Monday, November 28, 2011

How Long Ago Was That?

Eight days? It's only been a whisker past a week since Mr. Maus gave me an orgasm and I'm crazy horny. Unfortunately it'll be a couple more days until we see each other again.

As I said in my last post we have spent quite a lot of time together in the last week, the most since we took a trip together at the end of summer (that was two weeks of cabana boy service bliss). But we've been kind of in our own heads with our responsibilities, we had some really nice down time together doing stuff we never get to do like hang out on the couch watching an actual television set and, soaking in a jacuzzi with cocktails talking about art. It was nice that our only focus wasn't sex - I'm usually the driving force behind initiating sex and, oddly I wasn't in the mood to use him, kinda rare.

When I latched onto playing the male chastity game with Mr. Maus I silently vowed to myself that I would cease my own masturbation during the times that we were apart (unless it was to ease cramps or a migraine). Prior to telling him to lock we'd had three weeks of ruined orgasms. This may be fine in his world of kink, but in mine I found it incredibly frustrating, for all the work I was doing to tease, edge,  peg and, play I found that I did have an expectation to be treated to an orgasm.

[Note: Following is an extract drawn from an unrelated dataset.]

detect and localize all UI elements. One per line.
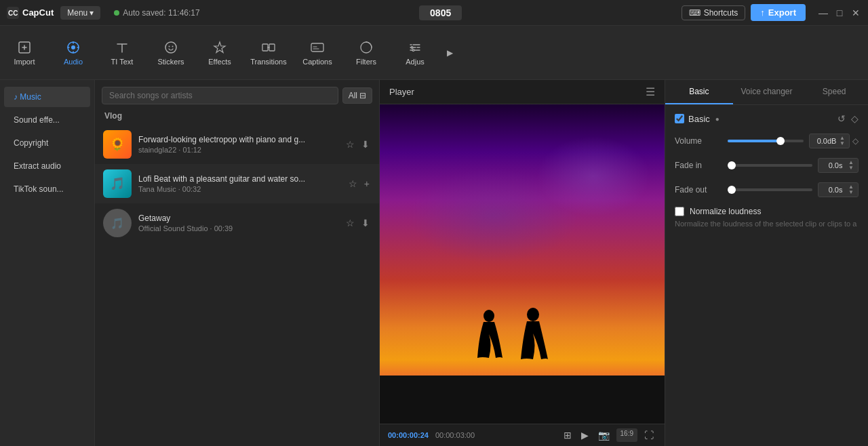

I'm kicking down way more than dinner here!  Denial was not a game I'd been playing and had not considered applying to myself.  I was a little pissed off actually. In the better interest of checking my attitude, I told Mr. Maus to lock and then quietly decided that I would not masturbate or orgasm without him present. I was interested in experimenting with abstaining to see if it made a difference in my own levels of pleasure. I delight in how completely wracked with ecstasy he gets when I play with him. I'm envious of the body state of pleasure he gets into, it's amazing and beautiful to see and feel his body convulse under the anticipation of my touch.  Could I achieve this ecstatic state if I just held off a little?  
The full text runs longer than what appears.